Ülkenin bu başına gelenler şahsiyetli bir politika izleme, bağımsız hareket etme, uydu bir ülke olan ülkenin lider bir ülke ve oyun kurucu bir ülke olmak istemesinden kaynaklandığını düşünmekteyim. Katılır veya katılmazsınız. Çektiğimiz sıkıntılar doğum öncesi sancıya benziyor. Çocuk ya anne karnında iken sancı çekerek ölecek/öldürülecek, ya da nur topu gibi bir çocuğumuz olacak. Eğer çocuk alınan tüm önlemlere/desiselere rağmen doğarsa büyümeden boğulacak. Asırlardır emekleyen/sürünen ülkenin yürümeye başlamasının önüne geçmedir tüm mücadele.

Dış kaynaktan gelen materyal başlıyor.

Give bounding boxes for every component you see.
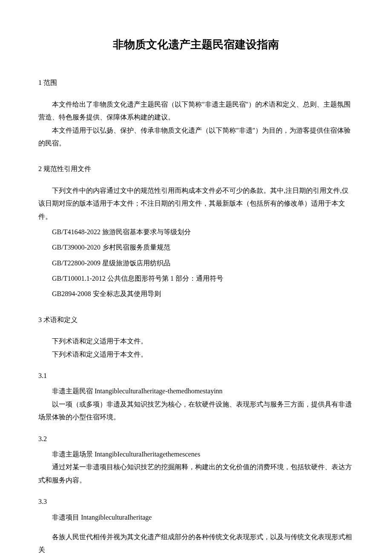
reference-item: GB/T39000-2020 乡村民宿服务质量规范 xyxy=(38,241,354,254)
section-1-para-2: 本文件适用于以弘扬、保护、传承非物质文化遗产（以下简称"非遗"）为目的，为游客提… xyxy=(38,124,354,150)
section-1-heading: 1 范围 xyxy=(38,76,354,89)
section-3-para-1: 下列术语和定义适用于本文件。 xyxy=(38,335,354,348)
term-3-2-name: 非遗主题场景 IntangibIeculturaIheritagethemesc… xyxy=(38,448,354,461)
reference-item: GB/T10001.1-2012 公共信息图形符号第 1 部分：通用符号 xyxy=(38,272,354,285)
section-3-para-2: 下列术语和定义适用于本文件。 xyxy=(38,348,354,361)
section-1-para-1: 本文件给出了非物质文化遗产主题民宿（以下简称"非遗主题民宿"）的术语和定义、总则… xyxy=(38,98,354,124)
term-3-1-name: 非遗主题民宿 IntangibleculturaIheritage-themed… xyxy=(38,385,354,398)
term-3-2-definition: 通过对某一非遗项目核心知识技艺的挖掘阐释，构建出的文化价值的消费环境，包括软硬件… xyxy=(38,461,354,487)
reference-item: GB/T41648-2022 旅游民宿基本要求与等级划分 xyxy=(38,226,354,238)
section-2-heading: 2 规范性引用文件 xyxy=(38,163,354,175)
term-3-2-number: 3.2 xyxy=(38,433,354,445)
reference-item: GB/T22800-2009 星级旅游饭店用纺织品 xyxy=(38,257,354,270)
term-3-3-definition: 各族人民世代相传并视为其文化遗产组成部分的各种传统文化表现形式，以及与传统文化表… xyxy=(38,531,354,555)
term-3-1-number: 3.1 xyxy=(38,369,354,382)
term-3-3-name: 非遗项目 IntangibleculturaIheritage xyxy=(38,511,354,524)
term-3-1-definition: 以一项（或多项）非遗及其知识技艺为核心，在软硬件设施、表现形式与服务三方面，提供… xyxy=(38,398,354,424)
reference-item: GB2894-2008 安全标志及其使用导则 xyxy=(38,288,354,300)
document-title: 非物质文化遗产主题民宿建设指南 xyxy=(38,34,354,55)
section-3-heading: 3 术语和定义 xyxy=(38,314,354,326)
section-2-para-1: 下列文件中的内容通过文中的规范性引用而构成本文件必不可少的条款。其中,注日期的引… xyxy=(38,184,354,223)
term-3-3-number: 3.3 xyxy=(38,495,354,508)
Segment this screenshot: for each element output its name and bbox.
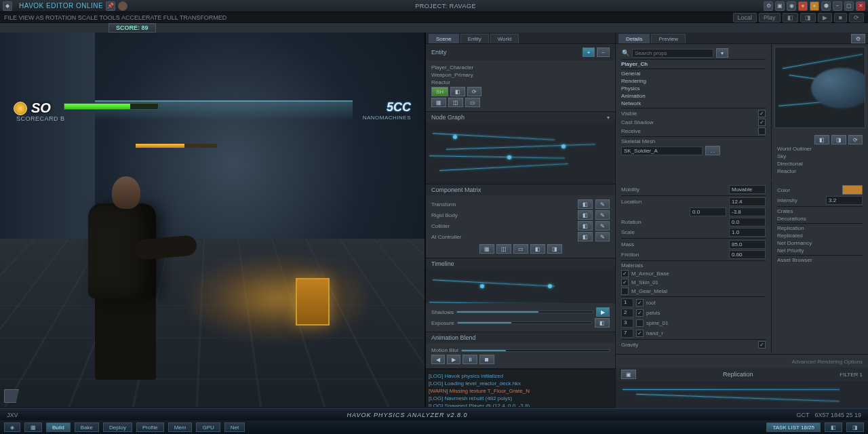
filter-label[interactable]: FILTER 1: [840, 372, 863, 378]
menu-chip[interactable]: ◨: [800, 13, 816, 22]
menu-chip-local[interactable]: Local: [733, 13, 757, 22]
outliner-item[interactable]: Reactor: [777, 168, 863, 174]
material-slot[interactable]: M_Gear_Metal: [621, 288, 766, 295]
menu-chip-reload[interactable]: ⟳: [849, 13, 864, 22]
category-item[interactable]: Physics: [621, 85, 766, 92]
material-slot[interactable]: M_Skin_01: [621, 279, 766, 286]
advanced-label[interactable]: Advanced Rendering Options: [621, 359, 863, 365]
mesh-field[interactable]: [621, 146, 703, 155]
tab-entity[interactable]: Entity: [460, 34, 489, 43]
menu-items[interactable]: FILE VIEW AS ROTATION SCALE TOOLS ACCELE…: [4, 14, 226, 21]
game-viewport[interactable]: SO SCORECARD B 5CC NANOMACHINES: [0, 33, 426, 407]
iconbar-btn[interactable]: ◧: [530, 244, 545, 254]
view-icon[interactable]: ⟳: [848, 135, 863, 144]
tray-icon[interactable]: ●: [798, 1, 808, 11]
tab-details[interactable]: Details: [618, 34, 650, 43]
task-chip-bake[interactable]: Bake: [75, 422, 99, 432]
net-prop[interactable]: Replicated: [777, 233, 863, 239]
icon-button[interactable]: ◧: [450, 87, 465, 96]
prop-receive[interactable]: Receive: [621, 127, 766, 135]
y-field[interactable]: [690, 208, 726, 216]
icon-button[interactable]: ⏹: [479, 355, 494, 364]
footer-graph[interactable]: [616, 381, 868, 408]
gravity-checkbox[interactable]: [758, 341, 766, 349]
menu-chip-stop[interactable]: ■: [834, 13, 847, 22]
output-console[interactable]: [LOG] Havok physics initialized [LOG] Lo…: [426, 369, 615, 407]
prop-visible[interactable]: Visible: [621, 110, 766, 117]
icon-button[interactable]: ▭: [465, 98, 480, 107]
checkbox[interactable]: [758, 110, 766, 117]
menu-chip-run[interactable]: ▶: [818, 13, 832, 22]
tray-icon[interactable]: ◉: [787, 1, 796, 11]
add-button[interactable]: +: [583, 47, 595, 57]
outliner-item[interactable]: Decorations: [777, 216, 863, 222]
outliner-item[interactable]: Crates: [777, 208, 863, 214]
intensity-field[interactable]: [826, 196, 863, 205]
mesh-preview[interactable]: [774, 47, 865, 128]
iconbar-btn[interactable]: ◫: [496, 244, 511, 254]
icon-button[interactable]: ▦: [431, 98, 446, 107]
slider-shadows[interactable]: Shadows▶: [431, 307, 610, 317]
view-icon[interactable]: ◧: [814, 135, 829, 144]
color-swatch[interactable]: [842, 185, 863, 195]
outliner-item[interactable]: Sky: [777, 153, 863, 159]
mobility-field[interactable]: [729, 185, 766, 194]
task-chip[interactable]: ◧: [825, 422, 842, 432]
iconbar-btn[interactable]: ◨: [547, 244, 562, 254]
iconbar-btn[interactable]: ▦: [479, 244, 494, 254]
entity-item[interactable]: Player_Character: [431, 64, 610, 71]
slider-exposure[interactable]: Exposure◧: [431, 318, 610, 328]
matrix-row[interactable]: Rigid Body◧✎: [431, 210, 610, 220]
material-slot[interactable]: M_Armor_Base: [621, 270, 766, 277]
bone-row[interactable]: 2pelvis: [621, 309, 766, 317]
matrix-row[interactable]: AI Controller◧✎: [431, 232, 610, 241]
icon-button[interactable]: ⟳: [467, 87, 481, 96]
minimize-icon[interactable]: −: [833, 1, 842, 11]
task-chip-build[interactable]: Build: [46, 422, 71, 432]
tray-icon[interactable]: ⬢: [821, 1, 831, 11]
tray-icon[interactable]: ▣: [775, 1, 785, 11]
category-item[interactable]: General: [621, 71, 766, 77]
iconbar-btn[interactable]: ▭: [513, 244, 528, 254]
slider-motion[interactable]: Motion Blur: [431, 347, 610, 353]
task-chip-net[interactable]: Net: [224, 422, 245, 432]
icon-button[interactable]: ▶: [447, 355, 460, 364]
checkbox[interactable]: [758, 127, 766, 135]
net-prop[interactable]: Net Priority: [777, 248, 863, 254]
task-chip[interactable]: ▦: [24, 422, 42, 432]
node-graph[interactable]: [426, 123, 615, 184]
close-icon[interactable]: ✕: [856, 1, 865, 11]
checkbox[interactable]: [758, 119, 766, 126]
outliner-item[interactable]: Directional: [777, 161, 863, 167]
browse-button[interactable]: …: [705, 146, 720, 155]
user-avatar[interactable]: [118, 1, 127, 11]
tab-world[interactable]: World: [490, 34, 519, 43]
category-item[interactable]: Animation: [621, 93, 766, 99]
icon-button[interactable]: ⏸: [462, 355, 477, 364]
entity-item[interactable]: Weapon_Primary: [431, 72, 610, 78]
collapse-icon[interactable]: ▣: [621, 370, 636, 379]
task-chip[interactable]: ◨: [846, 422, 864, 432]
net-prop[interactable]: Net Dormancy: [777, 240, 863, 246]
prop-castshadow[interactable]: Cast Shadow: [621, 119, 766, 126]
entity-item[interactable]: Reactor: [431, 79, 610, 85]
section-nodegraph-header[interactable]: Node Graph: [431, 114, 465, 121]
icon-button[interactable]: ◫: [448, 98, 463, 107]
app-icon[interactable]: ◆: [3, 1, 12, 11]
icon-button[interactable]: ◀: [431, 355, 445, 364]
gear-icon[interactable]: ⚙: [851, 34, 865, 43]
section-matrix-header[interactable]: Component Matrix: [431, 186, 481, 193]
section-timeline-header[interactable]: Timeline: [431, 260, 454, 267]
category-item[interactable]: Network: [621, 100, 766, 106]
matrix-row[interactable]: Transform◧✎: [431, 199, 610, 209]
maximize-icon[interactable]: ▢: [844, 1, 854, 11]
menu-chip[interactable]: ◧: [783, 13, 798, 22]
task-chip-gpu[interactable]: GPU: [196, 422, 220, 432]
timeline-graph[interactable]: [426, 269, 615, 303]
category-item[interactable]: Rendering: [621, 78, 766, 84]
section-anim-header[interactable]: Animation Blend: [431, 334, 476, 341]
apply-button[interactable]: SH: [431, 87, 448, 96]
task-list-label[interactable]: TASK LIST 18/25: [766, 422, 821, 432]
menu-chip-play[interactable]: Play: [759, 13, 781, 22]
remove-button[interactable]: −: [597, 47, 610, 57]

Bu çocuk yürüyecek, koşacak, serpilecek ve büyüyecek. Başka yolu yok. Çünkü asırlardır Türkiye'ye biçilen don dar gelmeye başladı. Büyüyüm gelişeceğiz. Buna eyvallah! Ama bu nasıl olacak? Türkiye'nin yolu haktır. Fakat sanırım metot ve yöntemlerimizde sorun var gibi geliyor bana. Bunun için ne yapmak lazım. Önce yaşamak ve büyüyüp gelişmek ve dünyada oyun kurucu olarak yer almak istiyorsak bunun yolu içeriye ve dışarıya meydan okumada değildir. Mutlaka dünya siyasetinde denge gözetmek lazımdır. Siyaseti ve oyunu kurallarına göre oynamak ve kurmak lazım. Belki de düşmanın silahıyla silahlanmamız gerekiyor. Mesele ben haklıyım demekle bu kurtlar sofrasında kimse bize hakkımızı teslim etmeyecek. Söke söke hakkımızı ve hak olanı almak istiyorsak uzun soluğa ve sabra ihtiyacımız var.

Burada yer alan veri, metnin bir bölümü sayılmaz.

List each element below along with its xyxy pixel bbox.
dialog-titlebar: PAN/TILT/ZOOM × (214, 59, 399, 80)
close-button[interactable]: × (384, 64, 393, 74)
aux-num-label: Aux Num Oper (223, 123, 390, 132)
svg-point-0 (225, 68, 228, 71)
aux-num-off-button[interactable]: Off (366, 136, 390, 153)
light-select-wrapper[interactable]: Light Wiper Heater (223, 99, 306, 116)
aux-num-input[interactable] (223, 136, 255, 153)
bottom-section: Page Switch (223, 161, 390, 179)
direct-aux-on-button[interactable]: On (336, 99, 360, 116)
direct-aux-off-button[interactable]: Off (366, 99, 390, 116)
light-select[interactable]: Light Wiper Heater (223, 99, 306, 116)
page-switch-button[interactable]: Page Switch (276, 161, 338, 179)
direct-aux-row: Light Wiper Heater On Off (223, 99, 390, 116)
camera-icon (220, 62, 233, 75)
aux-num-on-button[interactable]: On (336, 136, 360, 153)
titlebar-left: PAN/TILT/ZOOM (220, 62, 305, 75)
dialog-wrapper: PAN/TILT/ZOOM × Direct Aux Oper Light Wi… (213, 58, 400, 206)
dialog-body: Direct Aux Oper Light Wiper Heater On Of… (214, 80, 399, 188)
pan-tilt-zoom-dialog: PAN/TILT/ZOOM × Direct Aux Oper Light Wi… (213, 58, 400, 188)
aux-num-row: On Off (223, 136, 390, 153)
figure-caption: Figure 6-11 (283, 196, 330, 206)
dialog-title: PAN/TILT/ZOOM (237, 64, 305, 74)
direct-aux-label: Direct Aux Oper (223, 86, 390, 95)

Diplomasi hiç elden bırakılmadan dünyadaki güç dengesinin içerisinde veya yanında yer almalıyız. Herkesi karşımıza alarak nihai hedefimize ulaşamayız. Nasıl ki her insanın bir damarı varsa her ülkenin de bir damarı vardır. Önemli olan o damarı bulmaktır. Peygamberimiz belirli bir güce ulaşmadan önce Hudeybiye'de olduğu gibi ekseriyeti aleyhte görünen bir anlaşmaya imza atmıştır. Müslüman olmak isteyen Taifliler, "Müslüman oluruz, ama şartlarımız var" dediklerinde belli kırmızı çizgileri kabul etmeyerek Taiflilerin bir takım şartlarını kabul etmiştir. Müslümanların savaş yapmasına uzun süre izin verilmemiştir.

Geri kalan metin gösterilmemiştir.